Secretary of State John Kerry, right, chats with Special Envoy for Israeli Palestinian Negotiations Frank Lowenstein while walking to board a flight on July 19, 2013 in Amman, Jordan. (AP Photo/Mandel Ngan, Pool)

“If I say to Secretary Kerry, ‘Israel has announced 15,000 new settlement units during the negotiations,’ he understands that… but sometimes pictures tell a story in a way that’s easier to comprehend and explain to the public,” Lowenstein said.

Lowenstein explained that Israeli settlements, which take up roughly 1.5% of West Bank land were not his primary concern. Rather, it was the establishment of nearly 100 illegal outposts that has allowed Israel to cut off Palestinians from nearly two-thirds of the West Bank.

While the international community considers all settlement activity illegal, Israel differentiates between legal settlement homes built and permitted by the Defense Ministry on land owned by the state, and illegal outposts built without necessary permits, often on private Palestinian land.

Lowenstein acknowledged that the 60% he had highlighted was equivalent to Area C, which was placed under full Israeli control under the Oslo Accords. However, he pointed out that the goal of the agreement had been to gradually transfer parts of Area C to the Palestinian Authority.

“That’s how this narrative emerged in my head that this was Oslo reversed. Instead of transitioning power to the Palestinians they were effectively transitioning power over to the settlers,” Lowenstein said.

Upon discovering those maps, Lowenstein’s office had a broader presentation of similar illustrations put together drawing data largely from Israeli rights groups that pinpointed — among other things — Israeli outposts and Palestinian home demolitions.

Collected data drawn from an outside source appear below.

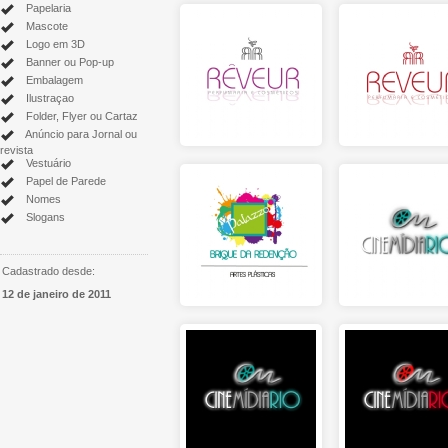
Papelaria
Mascote
Logo em 3D
Banner ou Pop-up
Embalagem
Ilustraçao
Folder, Flyer ou Cartaz
Anúncio para Jornal ou
revista
Vestuário
Papel de Parede
Nomes
Slogans
Cadastrado desde:
12 de janeiro de 2011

The presentation was circulated among senior White House staff and it was used to help present the “Oslo reversed” realization to both Israelis and Palestinians.

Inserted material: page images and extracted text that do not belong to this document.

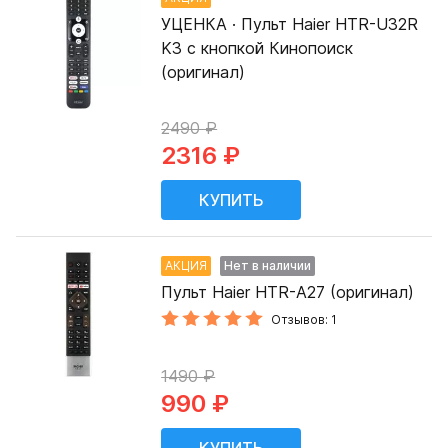
УЦЕНКА · Пульт Haier HTR-U32R
K3 с кнопкой Кинопоиск
(оригинал)
2490 ₽
2316 ₽
АКЦИЯ
Нет в наличии
Пульт Haier HTR-A27 (оригинал)
Отзывов: 1
1490 ₽
990 ₽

According to Lowenstein, Israeli officials reviewed the maps and did not object to their accuracy, which the former special envoy found telling because “when the Israelis disagreed with something, they let us know.”

View of the Givat Asaf outpost, near the Beit El settlement in the West Bank. (Miriam Alster/ Flash 90)

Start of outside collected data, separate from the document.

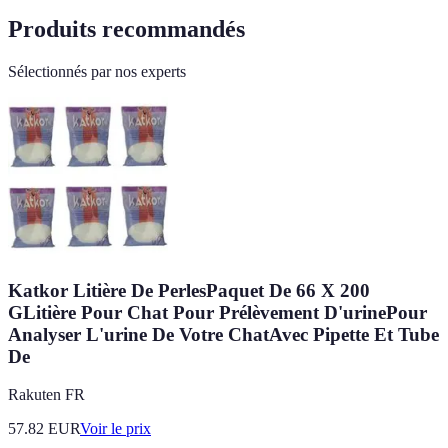
Produits recommandés
Sélectionnés par nos experts
Katkor Litière De PerlesPaquet De 66 X 200
GLitière Pour Chat Pour Prélèvement D'urinePour
Analyser L'urine De Votre ChatAvec Pipette Et Tube
De
Rakuten FR
57.82
EUR
Voir le prix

The Kerry confidant said that once the White House was able “to tell the story” with the maps presentation, it went on to offer suggestions for what could be done “to prevent this one-state reality from continuing to unfold on the ground.”

Those suggestions were submitted in the form of the July 2016 Middle East Quartet Report, which included calls for Israel to transfer “powers and responsibilities in Area C” to the PA in addition to curbing settlement growth.

The report, which also criticized Palestinian incitement, was rejected by both Israel and the PA.

But Lowenstein asserted that the Obama administration’s goal was still to present a set of principles that the two sides could use as a basis for negotiations if they chose one day return to talks.

The “Kerry Principles” were introduced by the secretary of state in December 2016 during Obama’s final days in office and recommended a two-state solution based on pre-1967 borders with Jerusalem as the capital for both countries.

US Secretary of State John Kerry delivers a speech on Middle East peace at the U.S. Department of State on December 28, 2016, in Washington, DC. (Zach Gibson/Getty Images/AFP)

“The maps, the Quartet Report and the Kerry Principles were ‘the one stop shop’ for the next administration or whoever else wanted to take up the issue,” Lowenstein summarized.

But in addition to neither side wholly embracing any aspect of the Obama administration’s three-pronged approach, the subsequent Trump White House has been constructing its own peace plan that is expected to diverge rather profoundly from the “Oslo reversed” narrative.

While Lowenstein wished the Trump administration luck with their own peace push, the former special envoy said the White House faced an uphill battle in bringing the sides to the table.

Moreover, he said his main takeaway from the experience with the map presentation was that the illustrations failed to move any of the relevant decision makers.

“Even when people see those maps and understand what’s going on, they still just shrug and move on,” he concluded.